Some sample recipes include: Layered Zucchini Pasta Salad, Colorful Mango Black Bean Salad, Winter Butternut Squash Salad with goat cheese, pumpkin seeds, and cranberries, and Greek-Salad-to-Go, featuring layers of leafy greens, chopped cucumbers, celery, red onions, feta cheese, pine nuts, and olives.
Mason Jar Lunch Recipe Ideas
On-the-go or at home, your customers will literally eat up lunches-in-a-jar. Experiment with innovative recipes such as Pumpkin Mac-and-Cheese in a Jar (made with whole-wheat or gluten-free macaroni), Quinoa-Chicken Burrito Bowl, Chicken Pot Pie, Ramen Noodle Soup, and Sushi Jars.
Mason Jar Pizza
Attract scores of pizza-loving consumers to your eatery with the following pizza-in-a-jar recipe.
- Homemade or store-bought pizza dough OR an English muffin
- Mozzarella cheese
- Tomato Sauce
- 1 cup fresh basil leaves
- 1 tsp. fresh oregano
- 1 tsp. fresh parsley
- Vegetable toppings of your choice
- Layer the bottom of a mason jar with pizza dough
- Bake at 375 degrees for 10-15 minutes, or until crisp and brown
- Layer rest of the pizza ingredients on top, ending with another layer of dough
- Bake for another 10-15 minutes
- Bon Appétit!
Mason Jar Dinner Recipe Ideas
Finally, tasty morning, noon, and night, here are some food-in-a-jar menu ideas for dinner: BBQ parfaits; Spicy Chili with Cornbread; Chicken-Vegetable-Noodle Pot Pie, Gluten-Free Quinoa with Stir-Fried Vegetables; and you can never go wrong with Lasagna in a Jar.
Mouth-Watering Dessert Jars
When it comes to mason jar desserts, nothing takes the cake more than delectable menus offered by restaurants such as Little Rock’s Rock Bottom. With Chef Matt Bell at the helm, signature offerings include: Key Lime Pie (featuring decadent layers of toasted graham cracker crumbs, key lime custard, and vanilla wafers topped with lime, fresh mint, more graham cracker crumbs, and whipped cream); Raspberry Chocolate Mousse (imagine indulging in rich chocolate mousse layered in a jar with crushed brownies, fresh raspberries, raspberry sauce, chocolate shavings, and fresh mint – all topped with fresh whipped cream).
In Sweet Summation
You can score a hit in your food business by adding palate-pleasing, popular, and pioneering jar recipes to your foodservice menu. For example, be sure to tingle your customers’ taste buds with this recipe for single-serving cheesecakes made in a jar from none other than renowned baking guru Martha Stewart.
- 8 oz. cream cheese
- 1/2 cup sugar
- 3 large eggs
- 1/2 cup sour cream
- 1 tbsp. fresh lemon juice
- 1/4 tsp. salt
- 1/2 cup +1 tbsp. jam or fruit preserves
- 4 finely ground graham crackers (1/2 cup)
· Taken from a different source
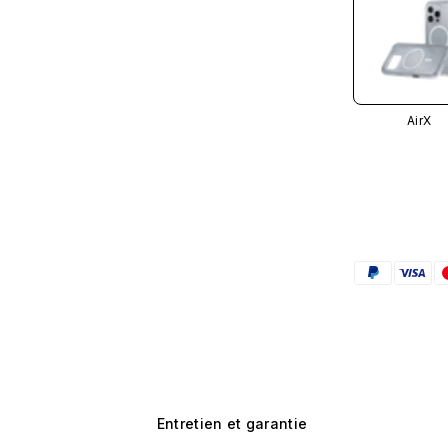
AirX
Entretien et garantie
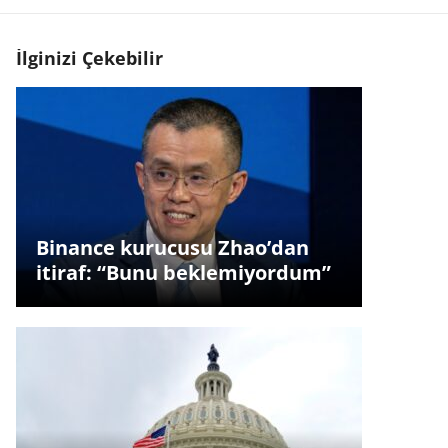
İlginizi Çekebilir
Binance kurucusu Zhao’dan
itiraf: “Bunu beklemiyordum”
- 1-1/2 tbsp. melted butter
- Preheat oven to 325 degrees.
- With a mixer, beat cream cheese on medium speed until smooth. Add sugar. Beat for 3 minutes.
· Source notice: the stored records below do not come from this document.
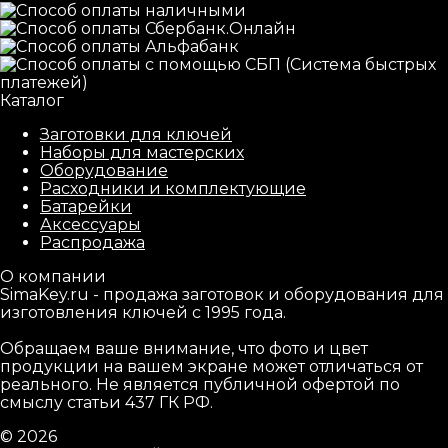
Каталог
Заготовки для ключей
Наборы для мастерских
Оборудование
Расходники и комплектующие
Батарейки
Аксессуары
Распродажа
О компании
SimaKey.ru - продажа заготовок и оборудования для
изготовления ключей с 1995 года.
Обращаем ваше внимание, что фото и цвет
продукции на вашем экране может отличаться от
реального. Не является публичной офертой по
смыслу статьи 437 ГК РФ.
© 2026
- Reduce speed to low and add eggs one a time, beating well after each addition.
- Raise speed to medium. Add sour cream, lemon juice, and salt. Beat for 3 minutes.
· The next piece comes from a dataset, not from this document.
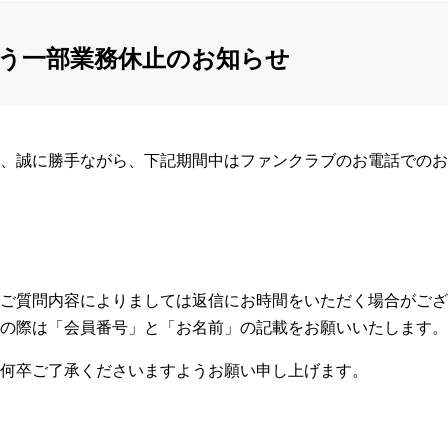
う一部業務休止のお知らせ
、誠に勝手ながら、下記期間中はファンクラブのお電話でのお
ご質問内容によりましては返信にお時間をいただく場合がござ
の際は「会員番号」と「お名前」の記載をお願いいたします。
何卒ご了承くださいますようお願い申し上げます。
- Divide batter equally among six mason jars, filling each one two-thirds full. Transfer jars to a deep baking dish, adding enough boiling water to the dish to reach halfway up the sides of the jars.
- Cover dish with foil; cut slits into the top to vent.
- Bake approximately 25 minutes until set in the center. Cool.
- Refrigerate overnight to set.
- To make the graham topping: Mix graham-cracker crumbs and butter. Bake on a parchment-lined baking sheet for 10 minutes. Cool.
- Top each cheesecake with 1 tbsp. plus 1-1/2 preserves of jam and 1 heaping tbsp. of graham topping.